Certainly the decision to cancel Djokovic’s visa again was largely about saving face with Australian voters in an election year, underlined by a News Corp poll that finished with more than 60,000 respondents, 84% of whom were in favour of the second Djokovic visa cancellation.
To his credit, Djokovic made a statement graciously accepting the final decision: “I respect the Court’s ruling and I will cooperate with the relevant authorities in relation to my departure from the country.
“I am uncomfortable that the focus of the past weeks has been on me and I hope that we can all now focus on the game and tournament I love. I would like to wish the players, tournament officials, staff, volunteers and fans all the best for the tournament.”
“Discussions between the authorities, the ATP and Djokovic could have prevented this sorry episode from escalating as it did.”

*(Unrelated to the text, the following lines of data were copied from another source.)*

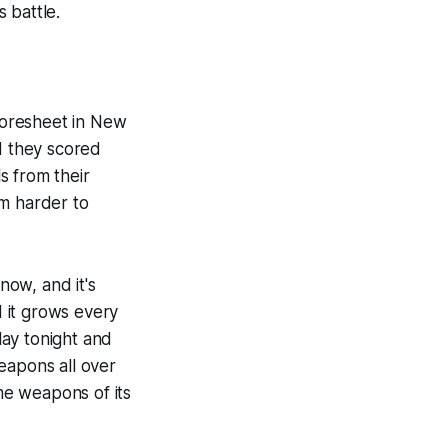
 battle.
coresheet in New
d they scored
s from their
am harder to
now, and it's
 it grows every
lay tonight and
eapons all over
me weapons of its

Some have suggested that even considering Djokovic’s initial application was giving legitimacy to the anti-vaccination movement, despite the player not once urging others to make the same medical choices he has made.
Kristina Keneally, a senator for the opposition Labor Party, said Morrison had made himself a “laughing stock on the world stage” by mishandling the Djokovic case.
The government’s “litany of failures,” she tweeted, had “undermined Australia’s border security settings, and provided a lightning rod for the anti-vaccination movement.”
It’s hard to argue against that, and once again it shows that it is impossible to separate sport from politics.
While Tennis Australia and the Victoria and national governments should clearly have had a plan in place, discussions between the authorities, the ATP and Djokovic could have prevented this sorry episode from escalating as it did.
Better preparation and communication could have ensured that the focus was on the tennis court rather than a court of law where no one has come out as a winner.